Innovation Beyond Tech: AI and Policy Shifts Drive Healthcare Sector Growth

blackrock.com· June 26, 2026

The healthcare sector is emerging as a significant area for artificial intelligence integration, offering a low-correlation alternative to the technology market. Driven by an aging population and a 55-fold increase in AI-enabled medical device authorizations over the last decade, the sector is seeing improved earnings fundamentals and clearing regulatory hurdles. For the health insurance technology market, these advancements in diagnostics, managed care, and data-driven clinical decision support signal a shift toward more efficient, personalized care delivery and drug development.

The healthcare sector has reached a turning point in AI adoption, supported by significant regulatory shifts and technological progress. The FDA has recently allowed computer-based alternatives to animal testing and reduced oversight for lab-developed tests, providing diagnostic companies with greater flexibility. Furthermore, a Department of Energy initiative aims to build a unified AI platform using data from 17 federal labs to accelerate biotech breakthroughs. These changes have led to a dramatic surge in AI-enabled medical device authorizations, which grew from just six in 2015 to 331 in 2025. Radiology and diagnostics represent 77% of these clearances, highlighting AI's critical role in pattern recognition and clinical decision support.

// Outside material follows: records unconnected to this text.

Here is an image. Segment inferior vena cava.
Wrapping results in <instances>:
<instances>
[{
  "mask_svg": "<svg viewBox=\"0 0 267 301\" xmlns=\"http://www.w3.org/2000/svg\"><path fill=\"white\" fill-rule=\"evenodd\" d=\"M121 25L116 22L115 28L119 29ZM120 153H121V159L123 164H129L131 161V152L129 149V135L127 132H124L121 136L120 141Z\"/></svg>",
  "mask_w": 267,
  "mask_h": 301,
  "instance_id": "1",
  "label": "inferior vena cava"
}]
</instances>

From a market perspective, healthcare is demonstrating resilience as a defensive sector with strong fundamentals. In 2025, 89% of healthcare companies in the S&P 500 exceeded earnings expectations, and analysts project an acceleration in growth for managed care and pharmaceuticals by 2027. This growth is underpinned by structural forces, specifically an aging population where 20% of the U.S. will be over 65 by 2030. This demographic spends two to three times more on healthcare than younger cohorts, ensuring long-term demand for health insurance services and equipment.

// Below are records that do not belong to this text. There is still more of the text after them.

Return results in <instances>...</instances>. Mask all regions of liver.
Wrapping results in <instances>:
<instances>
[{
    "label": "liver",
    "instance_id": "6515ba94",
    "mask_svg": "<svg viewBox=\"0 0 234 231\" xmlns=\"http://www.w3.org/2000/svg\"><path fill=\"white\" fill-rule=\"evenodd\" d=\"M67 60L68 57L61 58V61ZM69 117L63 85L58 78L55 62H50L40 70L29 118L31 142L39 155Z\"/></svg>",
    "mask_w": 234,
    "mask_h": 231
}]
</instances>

Despite its innovative edge, the healthcare sector currently trades at a 16% valuation discount to the broader market, largely due to past policy headwinds like the One Big Beautiful Bill Act (OBBBA) and the Most Favored Nation (MFN) drug pricing rule. However, these policy clouds are clearing in 2026 as companies secure manufacturing exemptions and 17 major pharmaceutical firms reach pricing agreements with the administration. For the health insurance technology sector, the integration of AI into diagnostic platforms and partnerships between pharma and specialized firms using genomic datasets are expected to make care more personalized and drug development more efficient, potentially closing the valuation gap as the market recognizes the impact of AI on human health.